Current state-of-the-art (SOTA) methods for the fabrication of thermal protection systems (TPS) for spacecraft is costly, labor-intensive, and limited to on-Earth production. To address these shortcomings, Mainstream, in collaboration with the Design, Research, and Education for Additive Manufacturing Systems (DREAMS) lab at Virginia Tech (VT), proposes to develop a large-format additive manufacturing (AM) system for the in-situ fabrication of a high-heat-flux ablative TPS. The Spacecraft Thermal protection system Additive Manufacturing (STAM) system will consist of a large robotic arm coupled with a direct ink write (DIW) printhead and integrated UV lamp for the large area deposition of a filled thermoset, such as cyanate ester, phenolic, or epoxy-based resin with carbon-based fillers and photoinitiator. This configuration will allow for the precise and reproducible deposition and in-situ curing driven by the curing of the photoinitiator and a secondary thermal reaction through frontal polymerization to cure the TPS layer fully. The STAM system will feature a 6 degree of freedom (DoF) robotic arm with one external axis (a turntable to rotate the spacecraft) to allow for conformal deposition over the entire surface of a spacecraft with up to a 5-m diameter base and a dual-chamber printhead to extrude the 2-part thermoset via a progressive cavity pump. The STAM system will autonomously fabricate a full-scale conformal TPS in-situ cured by two sequential reactions activated directly after deposition without a post-process thermal cure.
Missions involving a spacecraft that enters a planetary atmosphere and experiences the high heating associated with hypersonic flight would benefit from the developments produced in this program. Improving heat shield performance and lowering cost is critical to future missions, including manned missions to the Moon and Mars. The Human Exploration and Operations Mission Directorate (HEOMD), Science Mission Directorate (SMD), and commercial space programs would benefit from the innovation in TPS materials and manufacturing processes proposed.

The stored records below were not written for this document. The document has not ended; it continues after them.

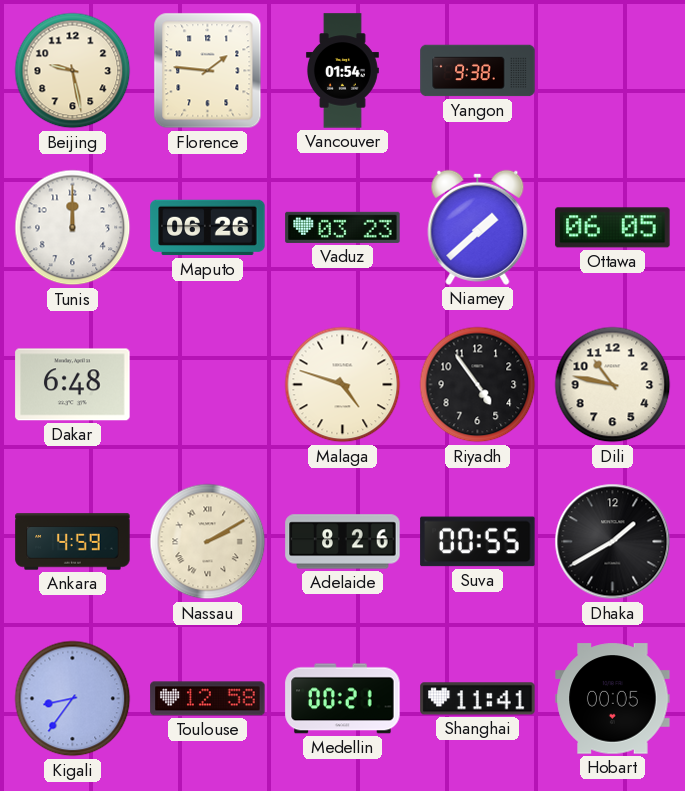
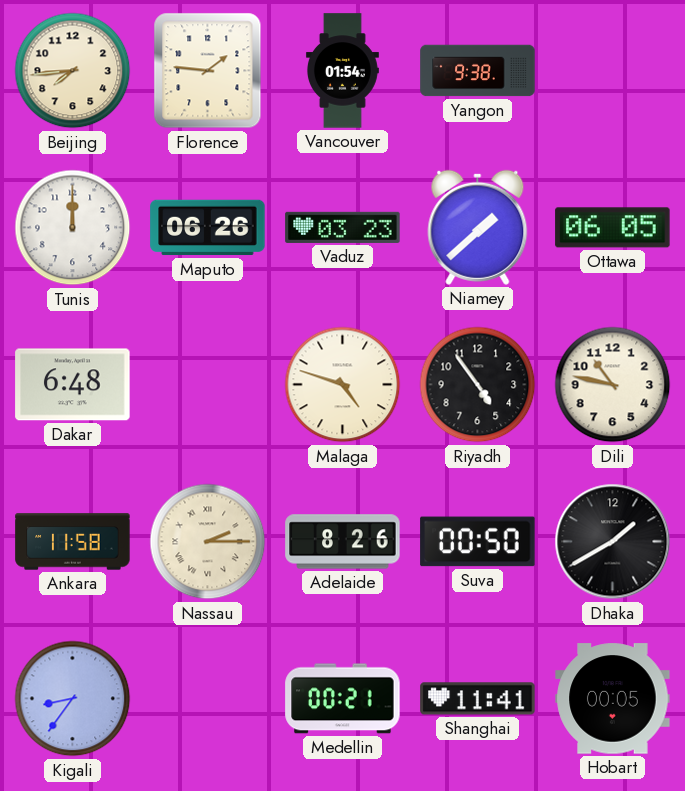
Beijing: 9:28 -> 7:44
Ankara: 4:59 -> 11:58
Nassau: 2:10 -> 2:15
Suva: 00:55 -> 00:50
Toulouse: 12:58 -> none
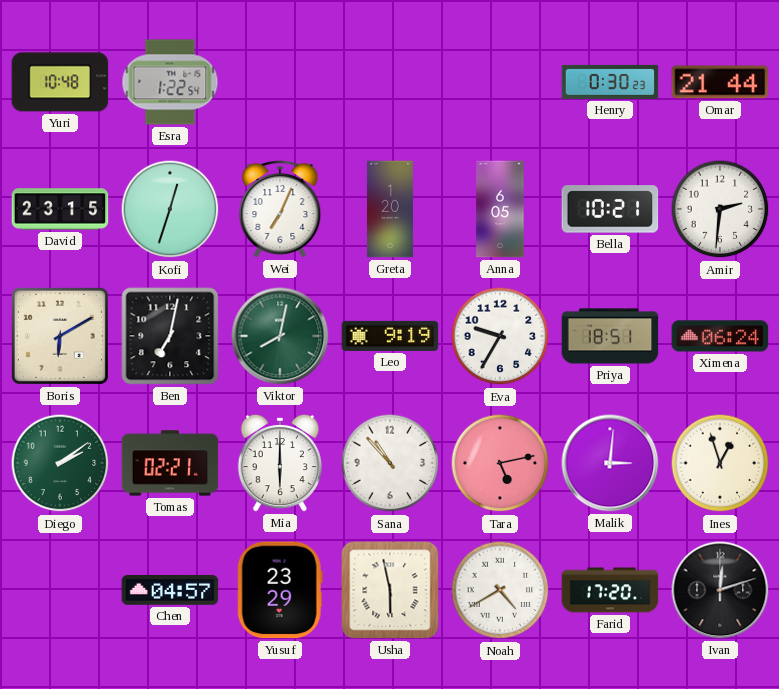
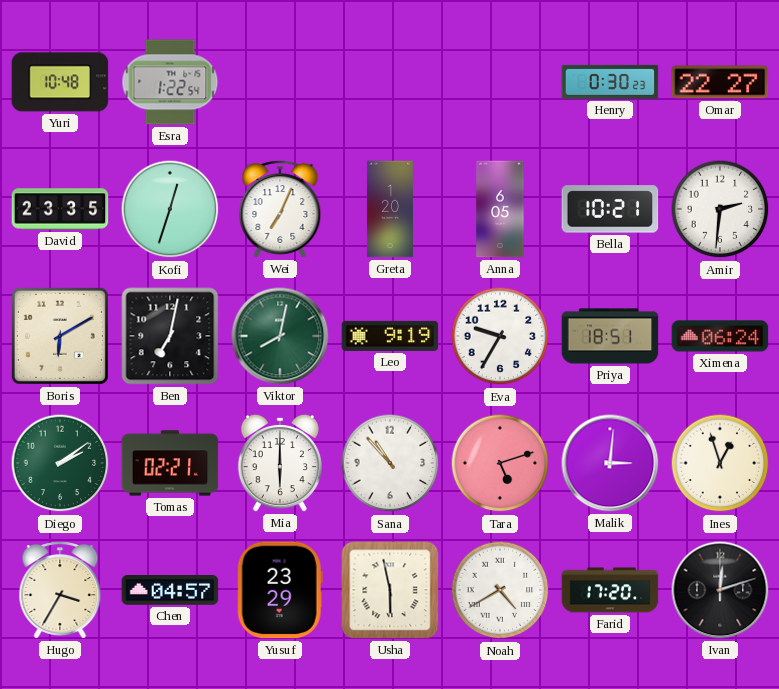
Omar: 21:44 -> 22:27
David: 23:15 -> 23:35
Tara: 5:13 -> 5:12
Hugo: none -> 3:35
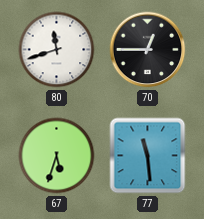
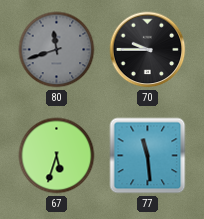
80 dial: white -> grey
70: 12:45 -> 9:45
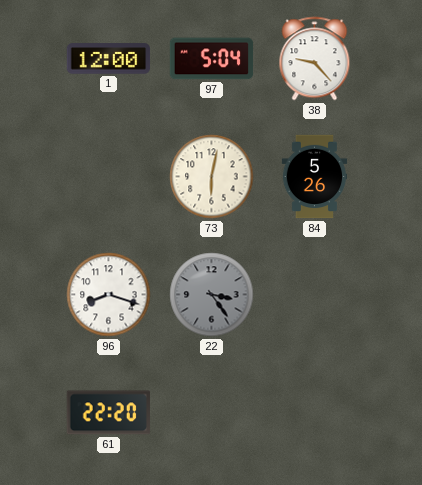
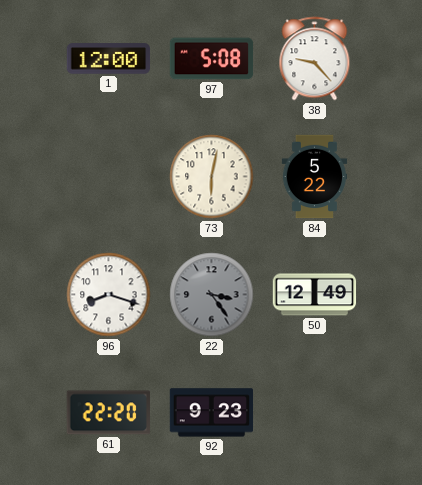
97: 5:04 -> 5:08
84: 5:26 -> 5:22
50: none -> 12:49
92: none -> 9:23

Hypersonic vehicles currently being developed experience the high heat fluxes and temperatures associated with hypersonic flight. These vehicles would benefit from an improved thermal protection system as there is no existing solution for leading-edge materials that can operate in this demanding environment. This lack of capability is a limiting factor for future hypersonic vehicle development.